Survivor Show in the Borsod Wilderness
While different television programmes entertain viewers with various games set in egzotic locations that have nothing to do with real life challenges, during an interactive theatre play titled „Sociopoly” we can get a glimpse into the situation, the challenges and decisions of people living in severe poverty. So we don’t need to go as far as the jungles of South America if we want to try ourselves in merciless life situations – at least for the duration of a game – that we mostly have no clue about.
Just as with the topic of raising children, we often feel that we’re experts when it comes to the affairs of people living in severe poverty – everyone seems to have some advice up their sleeve for the poor, just like for new mums: What matters the most is that you pay your bills! You can save a lot if you go shopping at the beginning of the month! The most important are the education and the clothing of your children! The only question for those affected is which piece of advice to follow when they do not have enough money for either of them. As spectators and players at the interactive theatre play of GYERE (COME)and Mentőcsónak (Life boat) we get to live through an entire month in the shoes of the poor, making decisions, and looking for the best strategy that should enable them to make a decent living.
The interactive theatre play created based on a board game takes us to a small town in Northern Hungary. There are no job opportunities – only public work, or occasional jobs. Of course, being a public worker is a privilege, which, just like the provision of certain benefits, is decided by the mayor. So it’s a good idea to be on good terms with him, just as with the only shopkeeper in town, or the loan shark, who is happy to loan you money with a 100% interest rate.
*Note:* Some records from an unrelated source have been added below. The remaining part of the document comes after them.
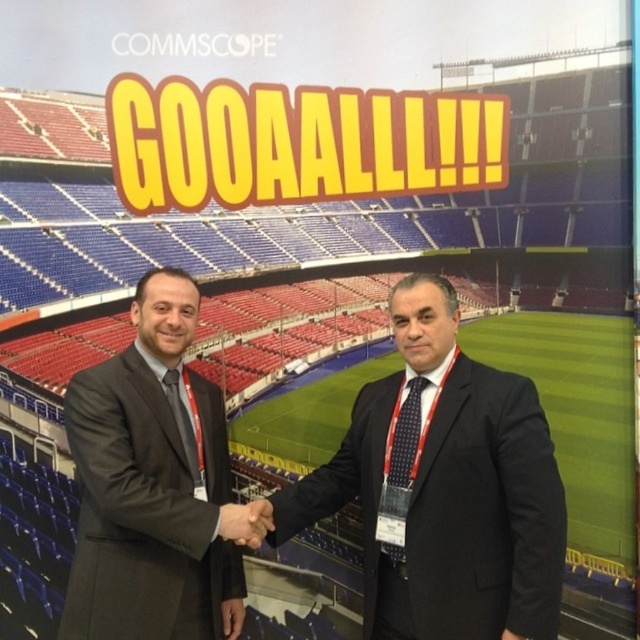 Does dark suit at center appear over dark gray suit at center?

Actually, dark suit at center is below dark gray suit at center.

This screenshot has width=640, height=640. I want to click on dark suit at center, so click(445, 486).

Which is in front, point (177, 292) or point (262, 502)?

Point (262, 502) is in front.

Looking at this image, which of these two, dark gray suit at center or smooth skin handshake at center, stands shorter?

smooth skin handshake at center

The width and height of the screenshot is (640, 640). I want to click on dark gray suit at center, so click(x=150, y=484).

Does dark suit at center appear under smooth skin handshake at center?

No.

Is point (456, 561) positioned in front of point (240, 524)?

That is True.

In order to click on dark suit at center in this screenshot , I will do `click(445, 486)`.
The audience take part in the game as the members of four families, and get into one difficult situation after the other, and can only choose between bad or worse. If once in a blue moon they have some occasional work, should they pay half of their pay as tax, or should they rather risk getting caught or not being paid by their boss? If they choose to go black, they can earn as much as a hefty HUF 20.000 a week, with 10-12 hours of work every day. Are they going to buy baby formula from that little money, or do they choose to run the risk of having their child taken away from them due to insufficient care? Unexpected opportunities also come their way sometimes – for instance they find something on the street that they can sell – but most of the time they are only faced with unexpected expenses. Players will sooner or later ralise that they are unable to plan for the long term, that it’s not possible to pay everything at the beginning of the month, that they would definitely end up starving if they always chose the lawful path, and that in a desperate situation even gambling may seem as a logical decision.
only one player gets to wear the public workers’s vest
The characters that appear in the play – the mayor, the entrepreneur, the pubkeeper lady, the postwoman, the teacher, the nurse, the young Roma guy struggling to survive – are all played by only three actors (Anna Hay, Bálint Jaskó and the playwright and director of the play: Gábor Fábián). The play is conducted by László Bass sociologist who gives a short summary of the social facts related to the given issue after each situation or decision made. This way we get to know that the failure of the character that reports the local loan shark, for example, is not a rare event. Because in the past four years, since usury has been prohibited by law, only 30-40 out of the 800 reports made about loan sharks have made it to court, because the citizens who make the reports are in a dependent situation and are usually forced to withdraw their report. So the hierarchy that resembles feudal times, where the poor can only expect to get the short end of the stick and where mayors, shopkeepers and loan sharks can exploit them without limits, cannot be expected to change easily.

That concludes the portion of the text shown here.